◆ **YOUR ASSIGNMENT**
Return the following from the records below: each line, word for word, starting with the line that contains "densidades ponderadas" and going on through the line that contains "elementos permitirá representar tus datos de", with nothing outside that range.

◆ **GIVEN DATA**

★ ★ ★ ★ ★ ★ ★

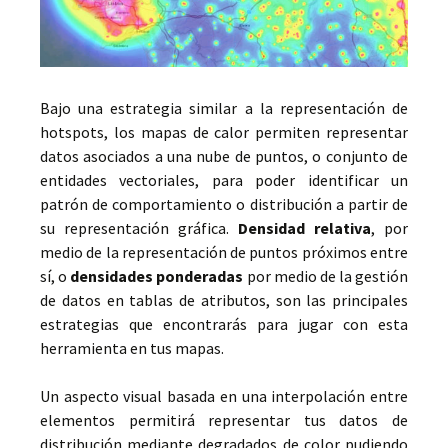
Bajo una estrategia similar a la representación de
hotspots, los mapas de calor permiten representar
datos asociados a una nube de puntos, o conjunto de
entidades vectoriales, para poder identificar un
patrón de comportamiento o distribución a partir de
su representación gráfica.
Densidad relativa
, por
medio de la representación de puntos próximos entre
sí, o
densidades ponderadas
por medio de la gestión
de datos en tablas de atributos, son las principales
estrategias que encontrarás para jugar con esta
herramienta en tus mapas.
Un aspecto visual basada en una interpolación entre
elementos permitirá representar tus datos de
distribución mediante degradados de color pudiendo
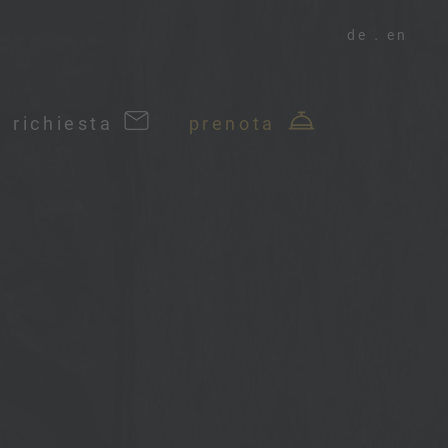
de
en
richiesta
prenota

★ ★ ★ ★ ★ ★ ★

◆ **PROBLEM SOLUTION**
densidades ponderadas
por medio de la gestión
de datos en tablas de atributos, son las principales
estrategias que encontrarás para jugar con esta
herramienta en tus mapas.
Un aspecto visual basada en una interpolación entre
elementos permitirá representar tus datos de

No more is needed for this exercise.